Warner seemed to have parachuted on to Parnassus in that, at the age of 22, he became famous overnight for his Henry VI in the great Peter Hall-John Barton RSC production of The Wars of the Roses. As always, the truth was a bit more complicated in that Warner had already made his mark as one of the fruit-pickers in an RSC production of David Rudkin’s Afore Night Come (affectionately dubbed by the cast The Pear-Taker). But there is no doubt that his Henry VI was a stunning performance. Partnered by Peggy Ashcroft as his baleful queen and surrounded by sword-brandishing lords, Warner seemed a saintly, almost Dostoevskian figure adrift in a world of brutal realpolitik. “When he is murdered by Richard of York,” wrote Kenneth Tynan, “he accepts the blade not only with forgiveness but with a kind of wry affection for his assassin. I have seen nothing more Christlike in modern theatre.”
It was a performance that made Warner an integral part of the RSC in its formative years. In a complete Shakespeare history cycle in 1964, he went on to play Richard II and Mouldy in Henry IV Part Two as well as repeating his Henry VI. Almost inevitably the next year he was Hamlet in a Hall production. With his angular presence, his ruffled hair and a rust-red muffler about his neck, he seemed to embody the alienation and anti-establishment rebelliousness of 1960s youth who flocked to his performance. As Tony Church, who played Polonius, remarked, “They recognised themselves in David. He was one of them and they felt he was a hero speaking to them.”
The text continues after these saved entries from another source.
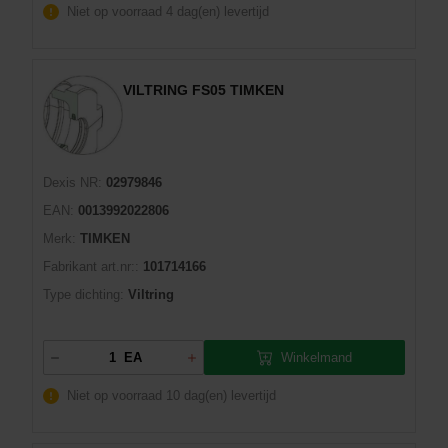
Niet op voorraad
4 dag(en) levertijd
VILTRING FS05 TIMKEN
Dexis NR:
02979846
EAN:
0013992022806
Merk:
TIMKEN
Fabrikant art.nr::
101714166
Type dichting:
Viltring
Winkelmand
EA
Niet op voorraad
10 dag(en) levertijd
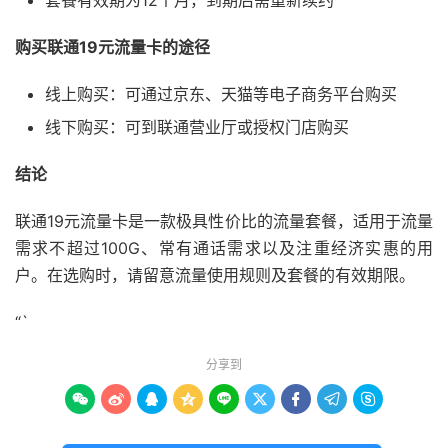
套餐有效期为12个月，到期后需重新续约
购买联通19元流量卡的途径
线上购买：可通过京东、天猫等电子商务平台购买
线下购买：可到联通营业厅或授权门店购买
结论
联通19元流量卡是一款极具性价比的流量套餐，适用于流量
需求不超过100G、常有通话需求以及注重经济实惠的用
户。在选购时，请留意流量使用规则及套餐的有效期限。
“`
分享到









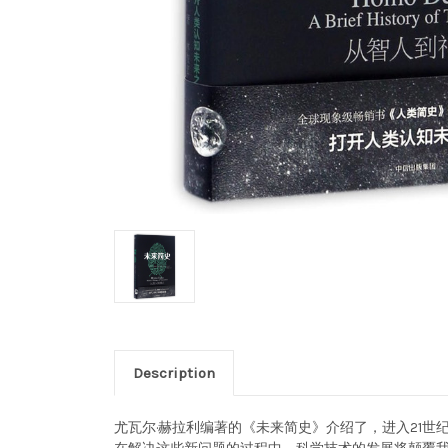
Description
尤瓦尔·赫拉利编著的《未来简史》介绍了，进入21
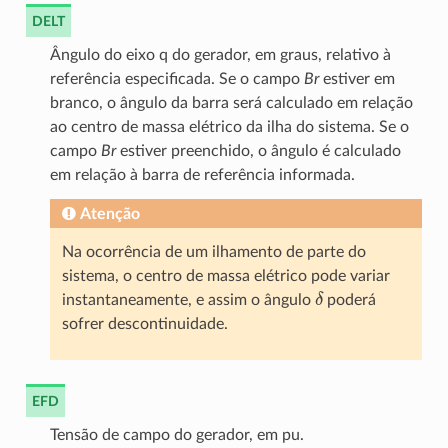
DELT
Ângulo do eixo q do gerador, em graus, relativo à
referência especificada. Se o campo
Br
estiver em
branco, o ângulo da barra será calculado em relação
ao centro de massa elétrico da ilha do sistema. Se o
campo
Br
estiver preenchido, o ângulo é calculado
em relação à barra de referência informada.
Atenção
Na ocorrência de um ilhamento de parte do
sistema, o centro de massa elétrico pode variar
δ
instantaneamente, e assim o ângulo
poderá
sofrer descontinuidade.
EFD
Tensão de campo do gerador, em pu.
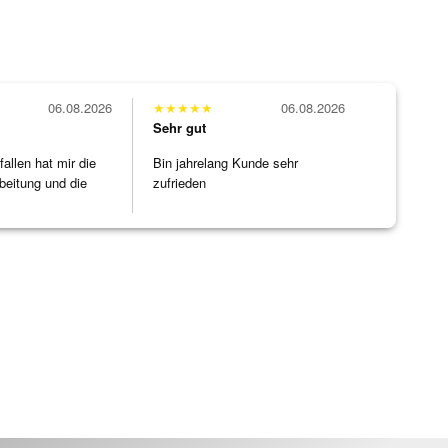
06.08.2026
★
★
★
★
★
06.08.2026
Sehr gut
allen hat mir die
Bin jahrelang Kunde sehr
beitung und die
zufrieden
]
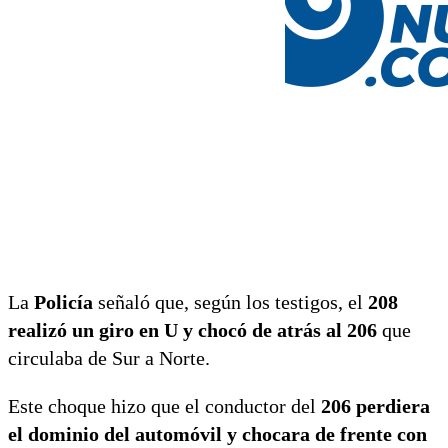
La
Policía
señaló que, según los testigos, el
208
realizó un giro en U y chocó de atrás al 206
que
circulaba de Sur a Norte.
Este choque hizo que el conductor del
206 perdiera
el dominio del automóvil y chocara de frente con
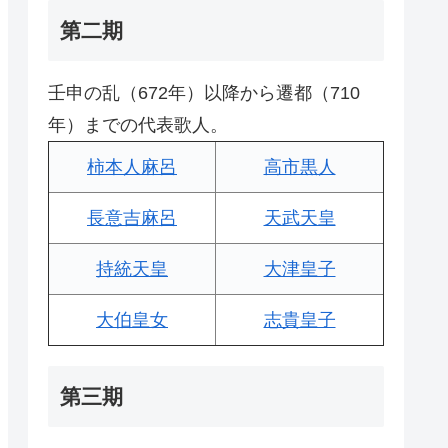
第二期
壬申の乱（672年）以降から遷都（710
年）までの代表歌人。
柿本人麻呂
高市黒人
長意吉麻呂
天武天皇
持統天皇
大津皇子
大伯皇女
志貴皇子
第三期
Driving past the site of Avoncliffe, where Hall lived at the time, Warner once told me that he took up residence in the Hall household during rehearsals to saturate himself in the part. But, although film companies quickly came calling, leading to an astonishing performance as the mooncalf-hero of Morgan – A Suitable Case for Treatment, Warner continued to work in theatre: he was a reclusive Labour MP who spends his days growing pot in David Hare’s The Great Exhibition and the stammering Roman emperor in John Mortimer’s adaptation of Robert Graves’s I, Claudius.
Ultimately, however, the movies claimed him and for three decades Warner was one of the finest actors not on the English stage. He returned in 2001 to play Andrew Undershaft in Shaw’s Major Barbara in New York and, instead of the usual bombastic tycoon, offered an unexpectedly moving portrayal of a man driven by profound love for his daughter. In 2005 he was at Chichester playing King Lear in a Steven Pimlott production and, although I complained that he lacked Lear’s intemperate fury, few actors have been better in the final scenes: when Cordelia, in captivity, asked him if they would see her victorious sisters, Warner replied “No, no, no, no” with unforgettable determination.
Having made his name with the RSC in The Wars of the Roses, it seemed fitting that his last notable stage performance should be as Falstaff in Michael Boyd’s 2007 History cycle: he was especially brilliant in Henry IV, Part Two where he gave us a Falstaff aware of life’s lengthening shadows and approaching his inevitable end with all the dignity he could muster. I leave others to judge Warner’s film work but in the theatre he embodied a spirituality, natural grace and an exquisite sadness that will be much missed.